First Edition of William Faulkner’s Final Novel The Reivers; From the Library of fellow Pulitzer Prize-winning author Cormac McCarthy

The Reivers: A Reminiscence.

FAULKNER, William [Cormac McCarthy].

Item Number: 145642

New York: Random House, 1962.

First edition of the author’s second Pulitzer Prize-winning novel. Octavo, original cloth. From the library of Cormac McCarthy with his ownership signature to the front free endpaper. McCarthy has been widely praised as not only a disciple of Faulkner, but his literary heir. Both authors’ biblically influenced prose formed the basis of a large body of tragically intertwined, powerful narratives filled with a nostalgic yearning for an earlier, ancestral, rural America. In many ways, McCarthy picked up where Faulkner left off, further exploring and elaborating on a number of core themes including the concept of sin (including its consequences, transference, and ritualistic attempts to purify it), justification of (often savage and sacrificial) violence, and disillusionment with the moralist ideology of modern civilization. McCarthy’s writing style, particularly in his earlier work, owed much to Faulkner – in its dense prose, use of dialect, vivid imagery and descriptions of the American landscape, and fluid ambiguity of time and place. Published only three years after William Faulkner’s death and edited by Albert Erskine, who worked with Faulkner at Random House, McCarthy’s debut novel, The Orchard Keeper was awarded the 1966 William Faulkner Foundation Award and contains perhaps his most overt use of Faulknerian literary devices and mannerisms.

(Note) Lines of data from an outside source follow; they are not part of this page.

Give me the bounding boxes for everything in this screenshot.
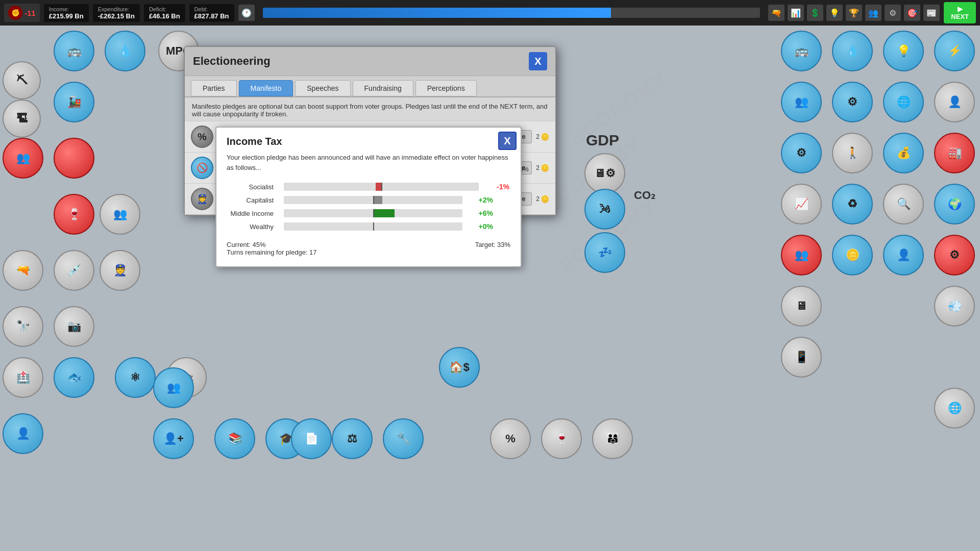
- deficit-stat: Deficit: £46.16 Bn: [144, 4, 185, 22]
- bg-circle-personplus2[interactable]: 👥: [153, 367, 194, 408]
- bg-circle-money[interactable]: 💰: [883, 133, 924, 173]
- socialist-center-line: [381, 183, 382, 191]
- bg-circle-windmill[interactable]: 🌬: [584, 189, 625, 230]
- voter-impact-table: Socialist -1% Capitalist +2% Middle In: [227, 182, 510, 237]
- income-value: £215.99 Bn: [49, 12, 84, 20]
- bg-circle-settings3[interactable]: ⚙: [781, 133, 822, 173]
- bg-circle-syringe[interactable]: 💉: [54, 250, 94, 291]
- bg-circle-recycle[interactable]: ♻: [832, 184, 873, 224]
- bg-circle-books[interactable]: 📚: [214, 418, 255, 459]
- trophy-icon[interactable]: 🏆: [846, 5, 862, 21]
- bg-circle-industry[interactable]: 🏭: [934, 133, 975, 173]
- debt-stat: Debt: £827.87 Bn: [189, 4, 234, 22]
- target-icon[interactable]: 🎯: [904, 5, 920, 21]
- bg-circle-extra[interactable]: ⚡: [934, 31, 975, 71]
- next-arrow: ▶: [958, 5, 963, 13]
- wealthy-center-line: [373, 222, 374, 231]
- chart-icon[interactable]: 📊: [788, 5, 804, 21]
- bg-circle-search[interactable]: 🔍: [883, 184, 924, 224]
- capitalist-bar-track: [284, 196, 462, 204]
- bg-circle-coins[interactable]: 🪙: [832, 235, 873, 276]
- bg-circle-medical[interactable]: 🏥: [3, 357, 43, 398]
- bg-circle-monitor[interactable]: 🖥: [781, 286, 822, 327]
- popup-close-button[interactable]: X: [498, 132, 517, 150]
- bg-circle-doc[interactable]: 📄: [291, 418, 332, 459]
- income-stat: Income: £215.99 Bn: [44, 4, 89, 22]
- people-icon[interactable]: 👥: [865, 5, 881, 21]
- bg-circle-family[interactable]: 👨‍👩‍👧: [592, 418, 633, 459]
- bg-circle-bus2[interactable]: 🚌: [781, 31, 822, 71]
- bg-circle-gavel2: [54, 138, 94, 179]
- bg-circle-gun[interactable]: 🔫: [3, 250, 43, 291]
- dollar-icon[interactable]: 💲: [807, 5, 823, 21]
- bg-circle-community2[interactable]: 👥: [781, 82, 822, 122]
- footer-target: Target: 33%: [475, 241, 510, 256]
- bg-circle-globe2[interactable]: 🌍: [934, 184, 975, 224]
- tab-fundraising[interactable]: Fundraising: [353, 80, 413, 96]
- bg-circle-tablet[interactable]: 📱: [781, 337, 822, 378]
- topbar: ✊ -11 Income: £215.99 Bn Expenditure: -£…: [0, 0, 980, 26]
- bg-circle-chart2[interactable]: 📈: [781, 184, 822, 224]
- next-button[interactable]: ▶ NEXT: [944, 2, 976, 23]
- expenditure-label: Expenditure:: [98, 6, 135, 12]
- deficit-value: £46.16 Bn: [149, 12, 180, 20]
- socialist-bar-track: [284, 183, 479, 191]
- tab-speeches[interactable]: Speeches: [295, 80, 350, 96]
- poverty-icon: 🚫: [191, 157, 213, 179]
- bg-circle-walk[interactable]: 🚶: [832, 133, 873, 173]
- bg-circle-police[interactable]: 👮: [100, 250, 140, 291]
- next-label: NEXT: [951, 13, 969, 20]
- bg-circle-globe3[interactable]: 🌐: [934, 388, 975, 429]
- bg-circle-settingsscreen[interactable]: 🖥⚙: [584, 153, 625, 194]
- lightbulb-icon[interactable]: 💡: [826, 5, 843, 21]
- bg-circle-bus[interactable]: 🚌: [54, 31, 94, 71]
- newspaper-icon[interactable]: 📰: [923, 5, 940, 21]
- bg-circle-gear3[interactable]: ⚙: [934, 235, 975, 276]
- bg-circle-wine[interactable]: 🍷: [54, 194, 94, 235]
- bg-circle-camera[interactable]: 📷: [54, 306, 94, 347]
- dialog-tabs: Parties Manifesto Speeches Fundraising P…: [185, 76, 555, 97]
- bg-circle-lightbulb[interactable]: 💡: [883, 31, 924, 71]
- clock-icon: 🕐: [238, 5, 255, 21]
- bg-circle-percent[interactable]: %: [490, 418, 531, 459]
- bg-circle-person[interactable]: 👤: [3, 413, 43, 454]
- popup-description: Your election pledge has been announced …: [227, 153, 510, 172]
- bg-circle-water2[interactable]: 💧: [832, 31, 873, 71]
- bg-circle-wine2[interactable]: 🍷: [541, 418, 582, 459]
- bg-circle-atom[interactable]: ⚛: [115, 357, 156, 398]
- voter-row-capitalist: Capitalist +2%: [228, 196, 509, 204]
- bg-circle-home$[interactable]: 🏠$: [439, 347, 480, 388]
- settings-icon[interactable]: ⚙: [885, 5, 901, 21]
- tab-manifesto[interactable]: Manifesto: [239, 80, 293, 96]
- bg-circle-worker[interactable]: 🏗: [3, 99, 41, 138]
- tab-parties[interactable]: Parties: [191, 80, 237, 96]
- bg-circle-community3[interactable]: 👥: [781, 235, 822, 276]
- bg-circle-excavator[interactable]: ⛏: [3, 61, 41, 99]
- socialist-delta: -1%: [484, 183, 509, 191]
- popup-footer: Current: 45% Turns remaining for pledge:…: [227, 241, 510, 256]
- bg-circle-water[interactable]: 💧: [105, 31, 145, 71]
- middle-label: Middle Income: [228, 210, 279, 217]
- bg-circle-zzz[interactable]: 💤: [584, 232, 625, 273]
- bg-circle-gavel3[interactable]: ⚖: [332, 418, 373, 459]
- gun-icon[interactable]: 🔫: [768, 5, 785, 21]
- socialist-label: Socialist: [228, 183, 279, 191]
- gdp-label: GDP: [586, 132, 619, 149]
- bg-circle-wrench[interactable]: 🔧: [383, 418, 424, 459]
- bg-circle-person2[interactable]: 👤: [934, 82, 975, 122]
- bg-circle-community[interactable]: 👥: [3, 138, 43, 179]
- bg-circle-people2[interactable]: 👥: [100, 194, 140, 235]
- bg-circle-fish[interactable]: 🐟: [54, 357, 94, 398]
- bg-circle-wind[interactable]: 💨: [934, 286, 975, 327]
- bg-circle-train[interactable]: 🚂: [54, 82, 94, 122]
- bg-circle-settings2[interactable]: ⚙: [832, 82, 873, 122]
- tab-perceptions[interactable]: Perceptions: [415, 80, 477, 96]
- bg-circle-telescope[interactable]: 🔭: [3, 306, 43, 347]
- bg-circle-globe[interactable]: 🌐: [883, 82, 924, 122]
- middle-delta: +6%: [468, 209, 493, 217]
- bg-circle-personplus[interactable]: 👤+: [153, 418, 194, 459]
- dialog-close-button[interactable]: X: [529, 52, 547, 70]
- debt-value: £827.87 Bn: [194, 12, 229, 20]
- bg-circle-person3[interactable]: 👤: [883, 235, 924, 276]
- watermark-economy1: ECONOMY: [566, 66, 672, 150]
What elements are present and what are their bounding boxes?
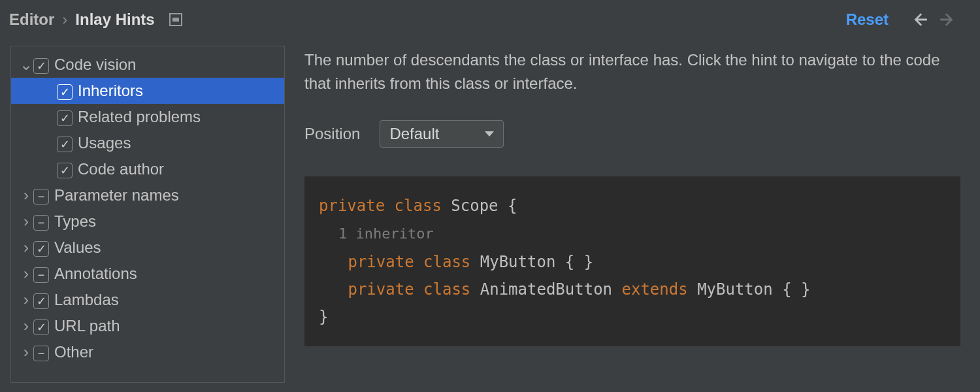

Faulkner’s influence on McCarthy’s themes and style are also apparent to a notable degree in his fourth novel, Suttree (reminiscent of The Sound and the Fury) as well as his popular novels All the Pretty Horses, Blood Meridian, The Crossing, and The Road, where his descriptions of southern Appalachia evoke Faulkner’s fictional Mississippi county of Yoknapatawpha. Near fine in a very good dust jacket. Jacket design by Milton Glaser. Housed in a custom half morocco clamshell box. An exceptional association.

The Reivers is the last novel by Faulkner and was awarded the Pulitzer Prize for Fiction in 1963. Faulkner previously won it for A Fable, making him one of only three authors to be awarded it more than once. It was adapted into a 1969 film directed by Mark Rydell and starring Steve McQueen as Boon Hogganbeck.